(Data for the task begins)
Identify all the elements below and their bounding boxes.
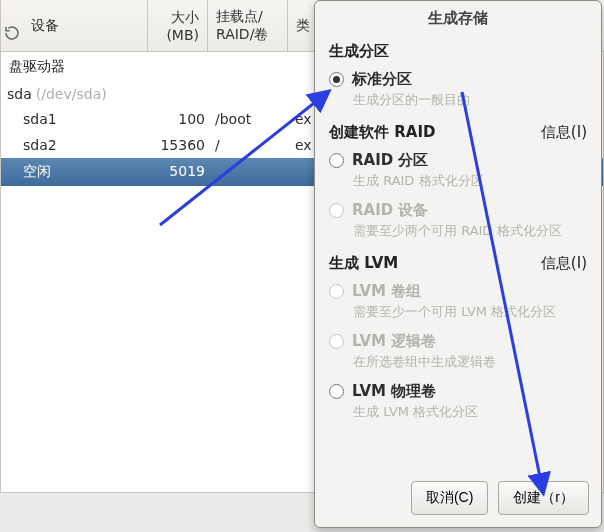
section-partition: 生成分区 [315,38,601,65]
option-lvm-lv: LVM 逻辑卷 [315,327,601,351]
section-lvm: 生成 LVM 信息(I) [315,250,601,277]
option-raid-device: RAID 设备 [315,196,601,220]
option-desc: 生成 RAID 格式化分区 [315,170,601,196]
option-desc: 需要至少一个可用 LVM 格式化分区 [315,301,601,327]
option-desc: 需要至少两个可用 RAID 格式化分区 [315,220,601,246]
option-desc: 生成分区的一般目的 [315,89,601,115]
radio-icon [329,334,344,349]
section-raid: 创建软件 RAID 信息(I) [315,119,601,146]
lvm-info-button[interactable]: 信息(I) [541,254,587,273]
create-storage-dialog: 生成存储 生成分区 标准分区 生成分区的一般目的 创建软件 RAID 信息(I)… [314,0,602,528]
col-device[interactable]: 设备 [0,0,148,51]
radio-icon [329,153,344,168]
refresh-icon [3,24,21,42]
radio-icon [329,72,344,87]
raid-info-button[interactable]: 信息(I) [541,123,587,142]
dialog-title: 生成存储 [315,1,601,34]
dialog-button-bar: 取消(C) 创建（r） [411,481,589,515]
col-mount[interactable]: 挂载点/ RAID/卷 [208,0,288,51]
col-size[interactable]: 大小 (MB) [148,0,208,51]
radio-icon [329,384,344,399]
option-raid-partition[interactable]: RAID 分区 [315,146,601,170]
radio-icon [329,203,344,218]
option-lvm-pv[interactable]: LVM 物理卷 [315,377,601,401]
option-desc: 在所选卷组中生成逻辑卷 [315,351,601,377]
radio-icon [329,284,344,299]
create-button[interactable]: 创建（r） [498,481,589,515]
cancel-button[interactable]: 取消(C) [411,481,488,515]
option-lvm-vg: LVM 卷组 [315,277,601,301]
option-desc: 生成 LVM 格式化分区 [315,401,601,427]
option-standard-partition[interactable]: 标准分区 [315,65,601,89]
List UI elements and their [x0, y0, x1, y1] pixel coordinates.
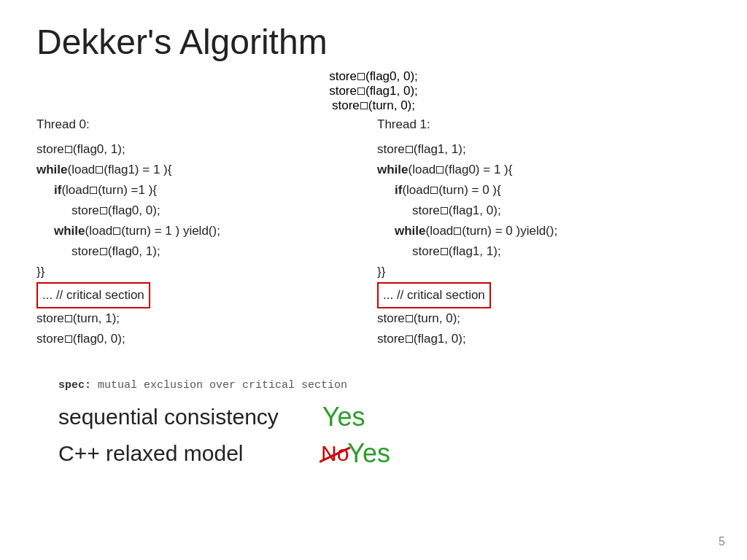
(Data for the task ends)
> **Goal of the exercise**: Retype all entries exactly, without the images.

> **Solution**:
Identify all the elements below and their bounding boxes.
section-partition: 生成分区 [315,38,601,65]
option-lvm-lv: LVM 逻辑卷 [315,327,601,351]
section-lvm: 生成 LVM 信息(I) [315,250,601,277]
option-raid-device: RAID 设备 [315,196,601,220]
option-desc: 生成 RAID 格式化分区 [315,170,601,196]
option-desc: 需要至少一个可用 LVM 格式化分区 [315,301,601,327]
option-desc: 需要至少两个可用 RAID 格式化分区 [315,220,601,246]
option-desc: 生成分区的一般目的 [315,89,601,115]
radio-icon [329,334,344,349]
section-raid: 创建软件 RAID 信息(I) [315,119,601,146]
lvm-info-button[interactable]: 信息(I) [541,254,587,273]
create-storage-dialog: 生成存储 生成分区 标准分区 生成分区的一般目的 创建软件 RAID 信息(I)… [314,0,602,528]
col-device[interactable]: 设备 [0,0,148,51]
radio-icon [329,153,344,168]
refresh-icon [3,24,21,42]
radio-icon [329,72,344,87]
raid-info-button[interactable]: 信息(I) [541,123,587,142]
dialog-title: 生成存储 [315,1,601,34]
dialog-button-bar: 取消(C) 创建（r） [411,481,589,515]
col-mount[interactable]: 挂载点/ RAID/卷 [208,0,288,51]
col-size[interactable]: 大小 (MB) [148,0,208,51]
radio-icon [329,384,344,399]
option-raid-partition[interactable]: RAID 分区 [315,146,601,170]
radio-icon [329,203,344,218]
option-lvm-pv[interactable]: LVM 物理卷 [315,377,601,401]
option-desc: 在所选卷组中生成逻辑卷 [315,351,601,377]
radio-icon [329,284,344,299]
create-button[interactable]: 创建（r） [498,481,589,515]
cancel-button[interactable]: 取消(C) [411,481,488,515]
option-lvm-vg: LVM 卷组 [315,277,601,301]
option-desc: 生成 LVM 格式化分区 [315,401,601,427]
option-standard-partition[interactable]: 标准分区 [315,65,601,89]
List UI elements and their [x0, y0, x1, y1] pixel coordinates.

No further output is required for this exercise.